Exercise prompt:
With pictures left out, set down every record word for word.

··········

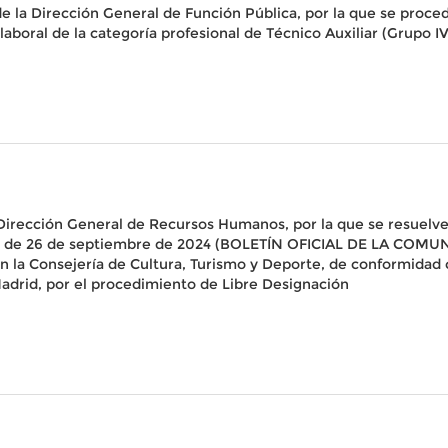
 la Dirección General de Función Pública, por la que se proced
laboral de la categoría profesional de Técnico Auxiliar (Grupo 
 Dirección General de Recursos Humanos, por la que se resuelve
 de 26 de septiembre de 2024 (BOLETÍN OFICIAL DE LA COMUN
 la Consejería de Cultura, Turismo y Deporte, de conformidad con
adrid, por el procedimiento de Libre Designación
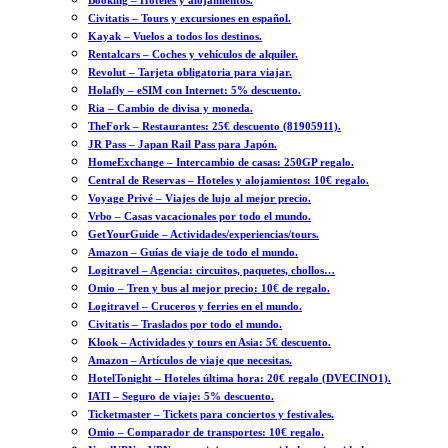
Booking – Hoteles y alojamientos.
Civitatis – Tours y excursiones en español.
Kayak – Vuelos a todos los destinos.
Rentalcars – Coches y vehículos de alquiler.
Revolut – Tarjeta obligatoria para viajar.
Holafly – eSIM con Internet: 5% descuento.
Ria – Cambio de divisa y moneda.
TheFork – Restaurantes: 25€ descuento (81905911).
JR Pass – Japan Rail Pass para Japón.
HomeExchange – Intercambio de casas: 250GP regalo.
Central de Reservas – Hoteles y alojamientos: 10€ regalo.
Voyage Privé – Viajes de lujo al mejor precio.
Vrbo – Casas vacacionales por todo el mundo.
GetYourGuide – Actividades/experiencias/tours.
Amazon – Guías de viaje de todo el mundo.
Logitravel – Agencia: circuitos, paquetes, chollos…
Omio – Tren y bus al mejor precio: 10€ de regalo.
Logitravel – Cruceros y ferries en el mundo.
Civitatis – Traslados por todo el mundo.
Klook – Actividades y tours en Asia: 5€ descuento.
Amazon – Artículos de viaje que necesitas.
HotelTonight – Hoteles última hora: 20€ regalo (DVECINO1).
IATI – Seguro de viaje: 5% descuento.
Ticketmaster – Tickets para conciertos y festivales.
Omio – Comparador de transportes: 10€ regalo.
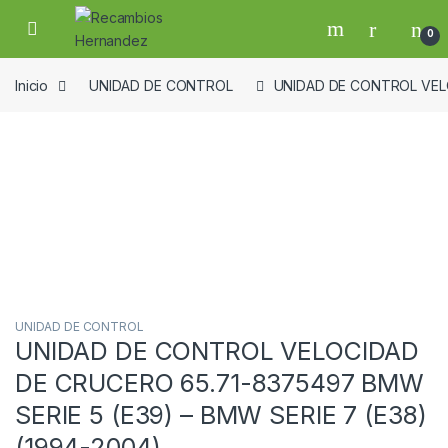
Skip to navigation
Skip to content
Open
0
Inicio
UNIDAD DE CONTROL
UNIDAD DE CONTROL VELO
Guardar en la lista de deseos
UNIDAD DE CONTROL
UNIDAD DE CONTROL VELOCIDAD
DE CRUCERO 65.71-8375497 BMW
SERIE 5 (E39) – BMW SERIE 7 (E38)
(1994-2004)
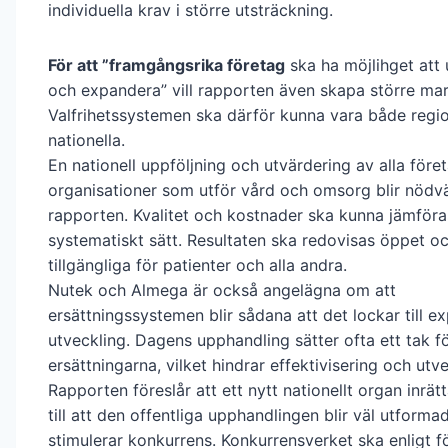
individuella krav i större utsträckning.
För att ”framgångsrika företag
ska ha möjlihget att 
och expandera” vill rapporten även skapa större ma
Valfrihetssystemen ska därför kunna vara både regi
nationella.
En nationell uppföljning och utvärdering av alla före
organisationer som utför vård och omsorg blir nödvä
rapporten. Kvalitet och kostnader ska kunna jämföra
systematiskt sätt. Resultaten ska redovisas öppet o
tillgängliga för patienter och alla andra.
Nutek och Almega är också angelägna om att
ersättningssystemen blir sådana att det lockar till e
utveckling. Dagens upphandling sätter ofta ett tak f
ersättningarna, vilket hindrar effektivisering och utve
Rapporten föreslår att ett nytt nationellt organ inrätt
till att den offentliga upphandlingen blir väl utforma
stimulerar konkurrens. Konkurrensverket ska enligt f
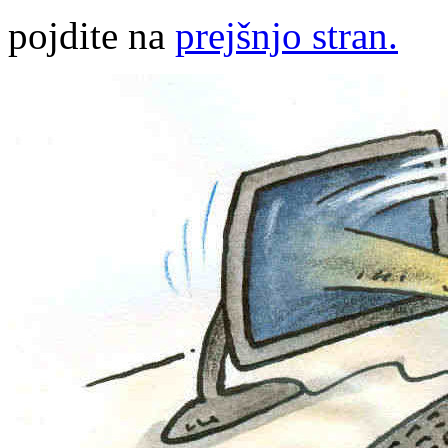
pojdite na
prejšnjo stran.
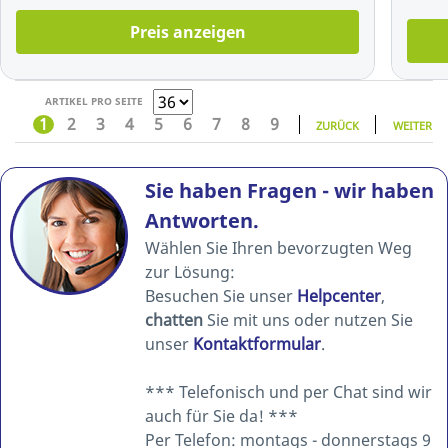
Preis anzeigen
ARTIKEL PRO SEITE
1
2
3
4
5
6
7
8
9
ZURÜCK
WEITER
Sie haben Fragen - wir haben
Antworten.
Wählen Sie Ihren bevorzugten Weg
zur Lösung:
Besuchen Sie unser
Helpcenter
,
chatten
Sie mit uns oder nutzen Sie
unser
Kontaktformular
.
*** Telefonisch und per Chat sind wir
auch für Sie da! ***
Per Telefon: montags - donnerstags 9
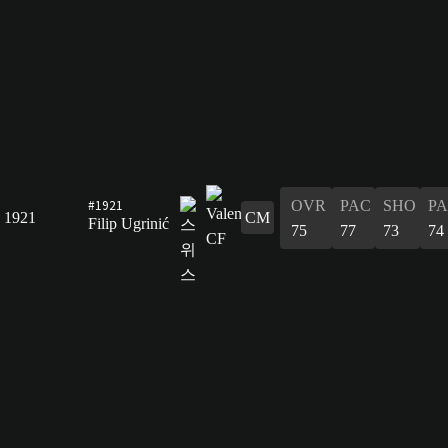
#1921
OVR
PAC
SHO
PA
1921
CM
Filip Ugrinić
75
77
73
74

··········

Solution to the problem:
 la Dirección General de Función Pública, por la que se proced
laboral de la categoría profesional de Técnico Auxiliar (Grupo 
 Dirección General de Recursos Humanos, por la que se resuelve
 de 26 de septiembre de 2024 (BOLETÍN OFICIAL DE LA COMUN
 la Consejería de Cultura, Turismo y Deporte, de conformidad con
adrid, por el procedimiento de Libre Designación
Booking – Hoteles y alojamientos.
Civitatis – Tours y excursiones en español.
Kayak – Vuelos a todos los destinos.
Rentalcars – Coches y vehículos de alquiler.
Revolut – Tarjeta obligatoria para viajar.
Holafly – eSIM con Internet: 5% descuento.
Ria – Cambio de divisa y moneda.
TheFork – Restaurantes: 25€ descuento (81905911).
JR Pass – Japan Rail Pass para Japón.
HomeExchange – Intercambio de casas: 250GP regalo.
Central de Reservas – Hoteles y alojamientos: 10€ regalo.
Voyage Privé – Viajes de lujo al mejor precio.
Vrbo – Casas vacacionales por todo el mundo.
GetYourGuide – Actividades/experiencias/tours.
Amazon – Guías de viaje de todo el mundo.
Logitravel – Agencia: circuitos, paquetes, chollos…
Omio – Tren y bus al mejor precio: 10€ de regalo.
Logitravel – Cruceros y ferries en el mundo.
Civitatis – Traslados por todo el mundo.
Klook – Actividades y tours en Asia: 5€ descuento.
Amazon – Artículos de viaje que necesitas.
HotelTonight – Hoteles última hora: 20€ regalo (DVECINO1).
IATI – Seguro de viaje: 5% descuento.
Ticketmaster – Tickets para conciertos y festivales.
Omio – Comparador de transportes: 10€ regalo.
Skip to navigation
Skip to content
Open
0
Inicio
UNIDAD DE CONTROL
UNIDAD DE CONTROL VELO
Guardar en la lista de deseos
UNIDAD DE CONTROL
UNIDAD DE CONTROL VELOCIDAD
DE CRUCERO 65.71-8375497 BMW
SERIE 5 (E39) – BMW SERIE 7 (E38)
(1994-2004)
individuella krav i större utsträckning.
För att ”framgångsrika företag
ska ha möjlihget att 
och expandera” vill rapporten även skapa större ma
Valfrihetssystemen ska därför kunna vara både regi
nationella.
En nationell uppföljning och utvärdering av alla före
organisationer som utför vård och omsorg blir nödvä
rapporten. Kvalitet och kostnader ska kunna jämföra
systematiskt sätt. Resultaten ska redovisas öppet o
tillgängliga för patienter och alla andra.
Nutek och Almega är också angelägna om att
ersättningssystemen blir sådana att det lockar till e
utveckling. Dagens upphandling sätter ofta ett tak f
ersättningarna, vilket hindrar effektivisering och utve
Rapporten föreslår att ett nytt nationellt organ inrätt
till att den offentliga upphandlingen blir väl utforma
stimulerar konkurrens. Konkurrensverket ska enligt f
pojdite na
prejšnjo stran.
Preis anzeigen
ARTIKEL PRO SEITE
1
2
3
4
5
6
7
8
9
ZURÜCK
WEITER
Sie haben Fragen - wir haben
Antworten.
Wählen Sie Ihren bevorzugten Weg
zur Lösung:
Besuchen Sie unser
Helpcenter
,
chatten
Sie mit uns oder nutzen Sie
unser
Kontaktformular
.
*** Telefonisch und per Chat sind wir
auch für Sie da! ***
Per Telefon: montags - donnerstags 9
#1921
OVR
PAC
SHO
PA
1921
CM
Filip Ugrinić
75
77
73
74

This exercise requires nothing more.